Requirement
Exact transcription of the following records is needed, with every picture dropped.

Dataset items
#####

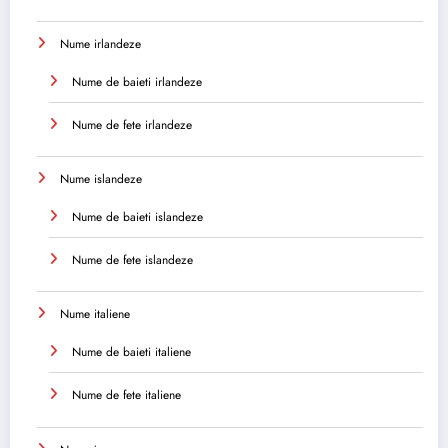
Nume irlandeze
Nume de baieti irlandeze
Nume de fete irlandeze
Nume islandeze
Nume de baieti islandeze
Nume de fete islandeze
Nume italiene
Nume de baieti italiene
Nume de fete italiene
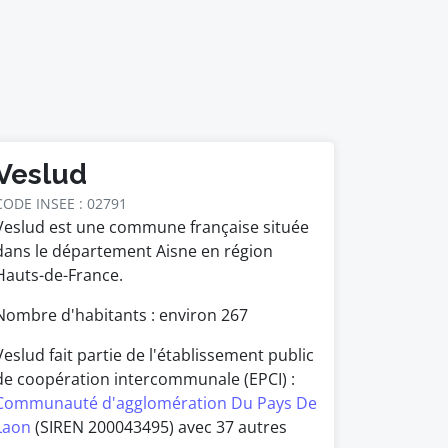
Veslud
CODE INSEE : 02791
Veslud est une commune française située
dans le département Aisne en région
Hauts-de-France.
Nombre d'habitants : environ
267
Veslud fait partie de l'établissement public
de coopération intercommunale (EPCI) :
Communauté d'agglomération Du Pays De
Laon
(SIREN 200043495) avec 37 autres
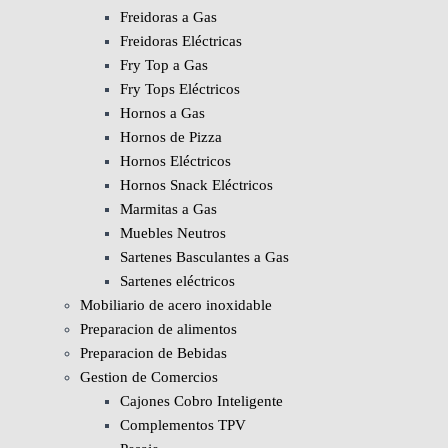
Freidoras a Gas
Freidoras Eléctricas
Fry Top a Gas
Fry Tops Eléctricos
Hornos a Gas
Hornos de Pizza
Hornos Eléctricos
Hornos Snack Eléctricos
Marmitas a Gas
Muebles Neutros
Sartenes Basculantes a Gas
Sartenes eléctricos
Mobiliario de acero inoxidable
Preparacion de alimentos
Preparacion de Bebidas
Gestion de Comercios
Cajones Cobro Inteligente
Complementos TPV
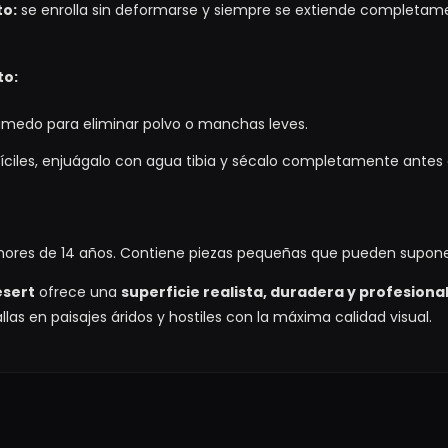
to:
se enrolla sin deformarse y siempre se extiende completam
to:
medo para eliminar polvo o manchas leves.
ciles, enjuágalo con agua tibia y sécalo completamente antes 
ores de 14 años. Contiene piezas pequeñas que pueden suponer 
esert
ofrece una
superficie realista, duradera y profesiona
as en paisajes áridos y hostiles con la máxima calidad visual.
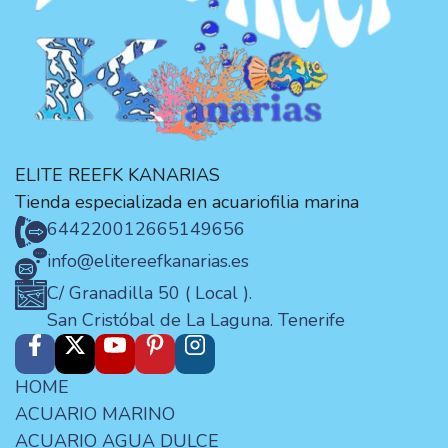
ELITE REEFK KANARIAS
Tienda especializada en acuariofilia marina
644220012
665149656
info@elitereefkanarias.es
C/ Granadilla 50 ( Local ).
San Cristóbal de La Laguna. Tenerife
HOME
ACUARIO MARINO
ACUARIO AGUA DULCE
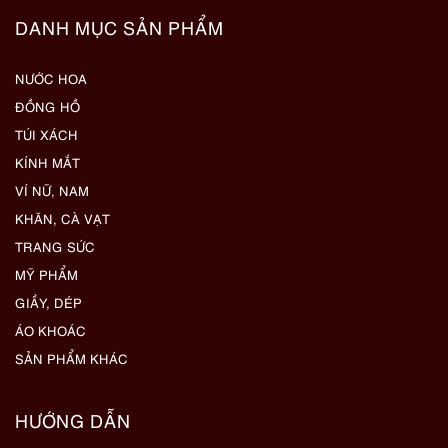
DANH MỤC SẢN PHẨM
NƯỚC HOA
ĐỒNG HỒ
TÚI XÁCH
KÍNH MẮT
VÍ NỮ, NAM
KHĂN, CÀ VẠT
TRANG SỨC
MỸ PHẨM
GIẦY, DÉP
ÁO KHOÁC
SẢN PHẨM KHÁC
HƯỚNG DẪN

#####

Reply to the exercise
Nume irlandeze
Nume de baieti irlandeze
Nume de fete irlandeze
Nume islandeze
Nume de baieti islandeze
Nume de fete islandeze
Nume italiene
Nume de baieti italiene
Nume de fete italiene
Veslud
CODE INSEE : 02791
Veslud est une commune française située
dans le département Aisne en région
Hauts-de-France.
Nombre d'habitants : environ
267
Veslud fait partie de l'établissement public
de coopération intercommunale (EPCI) :
Communauté d'agglomération Du Pays De
Laon
(SIREN 200043495) avec 37 autres
Freidoras a Gas
Freidoras Eléctricas
Fry Top a Gas
Fry Tops Eléctricos
Hornos a Gas
Hornos de Pizza
Hornos Eléctricos
Hornos Snack Eléctricos
Marmitas a Gas
Muebles Neutros
Sartenes Basculantes a Gas
Sartenes eléctricos
Mobiliario de acero inoxidable
Preparacion de alimentos
Preparacion de Bebidas
Gestion de Comercios
Cajones Cobro Inteligente
Complementos TPV
to:
se enrolla sin deformarse y siempre se extiende completam
to:
medo para eliminar polvo o manchas leves.
ciles, enjuágalo con agua tibia y sécalo completamente antes 
ores de 14 años. Contiene piezas pequeñas que pueden suponer 
esert
ofrece una
superficie realista, duradera y profesiona
as en paisajes áridos y hostiles con la máxima calidad visual.
ELITE REEFK KANARIAS
Tienda especializada en acuariofilia marina
644220012
665149656
info@elitereefkanarias.es
C/ Granadilla 50 ( Local ).
San Cristóbal de La Laguna. Tenerife
HOME
ACUARIO MARINO
ACUARIO AGUA DULCE
DANH MỤC SẢN PHẨM
NƯỚC HOA
ĐỒNG HỒ
TÚI XÁCH
KÍNH MẮT
VÍ NỮ, NAM
KHĂN, CÀ VẠT
TRANG SỨC
MỸ PHẨM
GIẦY, DÉP
ÁO KHOÁC
SẢN PHẨM KHÁC
HƯỚNG DẪN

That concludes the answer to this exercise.